**WHAT YOU NEED TO DO:** The expected copy holds every entry exactly and none of the pictures.

Dataset entries:
"""

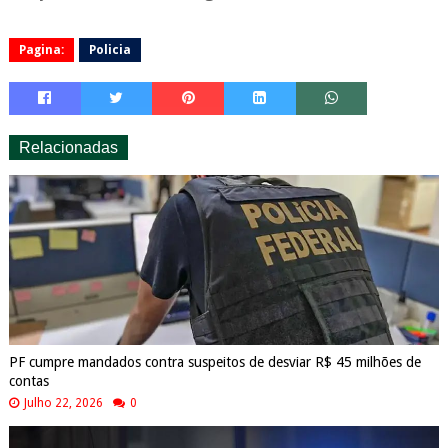
Pagina:
Policia
Relacionadas
PF cumpre mandados contra suspeitos de desviar R$ 45 milhões de
contas
Julho 22, 2026
0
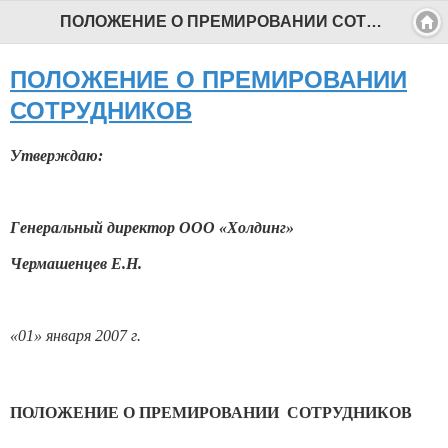
ПОЛОЖЕНИЕ О ПРЕМИРОВАНИИ СОТРУДНИКОВ - Профессиональный педагог
ПОЛОЖЕНИЕ О ПРЕМИРОВАНИИ
СОТРУДНИКОВ
Утверждаю:
Генеральный директор ООО «Холдинг»
Чермашенцев Е.Н.
«01» января 2007 г.
ПОЛОЖЕНИЕ О ПРЕМИРОВАНИИ СОТРУДНИКОВ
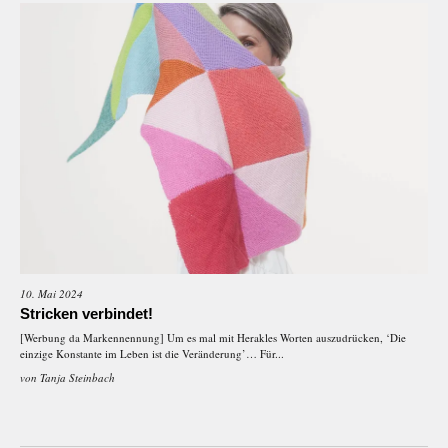
10. Mai 2024
Stricken verbindet!
[Werbung da Markennennung] Um es mal mit Herakles Worten auszudrücken, ‘Die
einzige Konstante im Leben ist die Veränderung’… Für...
von
Tanja Steinbach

"""

**TASK SOLUTION:**
Pagina:
Policia
Relacionadas
PF cumpre mandados contra suspeitos de desviar R$ 45 milhões de
contas
Julho 22, 2026
0
ПОЛОЖЕНИЕ О ПРЕМИРОВАНИИ СОТРУДНИКОВ - Профессиональный педагог
ПОЛОЖЕНИЕ О ПРЕМИРОВАНИИ
СОТРУДНИКОВ
Утверждаю:
Генеральный директор ООО «Холдинг»
Чермашенцев Е.Н.
«01» января 2007 г.
ПОЛОЖЕНИЕ О ПРЕМИРОВАНИИ СОТРУДНИКОВ
10. Mai 2024
Stricken verbindet!
[Werbung da Markennennung] Um es mal mit Herakles Worten auszudrücken, ‘Die
einzige Konstante im Leben ist die Veränderung’… Für...
von
Tanja Steinbach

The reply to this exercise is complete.